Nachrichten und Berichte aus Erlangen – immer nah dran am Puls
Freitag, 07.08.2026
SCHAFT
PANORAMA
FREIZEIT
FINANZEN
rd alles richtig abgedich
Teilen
#####
Work task:
Output exactly the lines from the one holding "Freitag, 07.08.2026" to the end of the material above, with both ends included.

Result:
Freitag, 07.08.2026
SCHAFT
PANORAMA
FREIZEIT
FINANZEN
rd alles richtig abgedich
Teilen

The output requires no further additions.